This post is also available in: עברית (Hebrew)
Corporate IT security operations have just too much security data and no efficient way to sort through it. Combing through thousands of alerts from the intrusion detection system, firewalls and log files looking for clues to a major security incident can be frustrating and time-consuming. Many, if not most, major breaches were obvious when they were analyzed after the fact. But when they happened the signs were too small to be noticed.
A new autonomous security operations center platform promises to make the workload of security analysts more effective. A warning supplied by the platform in a timely manner can be crucial to preventing a breach. It may also point up potential security weaknesses that can be fixed before serious data loss happens.
JASK (acronym comprised of “Just Ask”) can accept input from a variety of security appliances, software packages, log files and combine it with a vast database of previous security incidents as well as warnings from security services and then look for patterns.
It learns from patterns previously seen from other JASK users to analyze and evaluate those incidents. Then it presents them with its appraisal of the threat level and the degree of confidence.
A security analyst can click on the display of an evaluated series of incidents to get a detailed explanation of the factors that prompted the system to display an alert. The development is based on a large corpus of knowledge as well as a learning curve.

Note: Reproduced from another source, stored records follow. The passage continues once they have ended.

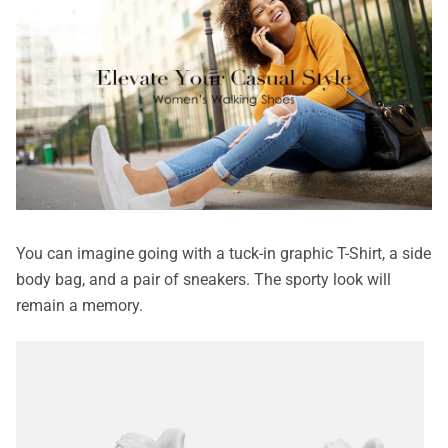
You can imagine going with a tuck-in graphic T-Shirt, a side
body bag, and a pair of sneakers. The sporty look will
remain a memory.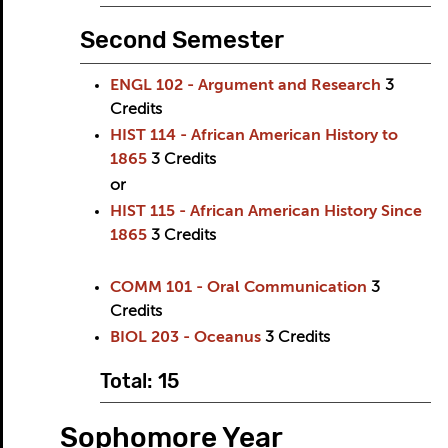
Second Semester
ENGL 102 - Argument and Research
3
Credits
HIST 114 - African American History to
1865
3
Credits
or
HIST 115 - African American History Since
1865
3
Credits
COMM 101 - Oral Communication
3
Credits
BIOL 203 - Oceanus
3
Credits
Total: 15
Sophomore Year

Insider threats, called Signals, in themselves might be minor, but it’s the correlation that makes them important enough to become an Insight.
The software can discover events that would probably never be noticed by a human analyst that’s confronted by thousands of incidents on a daily basis. While individual Signals might be too minor to come to the attention of an analyst, it is only when they are examined together that their importance becomes apparent. This sort of pattern is very common for major security breaches, according to brinkwire.com.
A series of small incidents, perhaps a phishing email sent to an administrative employee that harvests credentials, followed by an email to the CFO or the CEO designed to elicit a cash transfer might get the attention of a security analyst if the events had been noticed. But tie that to a hacking incident that reveals the employee phone book and then to a series of other phishing emails that weren’t acted on, along with emails from an outside server spoofed so that they seemed to be from an inside server are all indications that an attack is about to begin.
JASK is a cloud-based application that lives on Amazon Web Services. It can use data from other cloud services or from on-premises sources.
What makes JASK unusual, along with the machine learning and AI that allow it to make those correlations, is the fact that it doesn’t need to supplant your existing security structure. It makes use of the output of whatever security systems the customer is already using. It can also extract data from your existing log files and from your raw network traffic. All you need to do is provide access.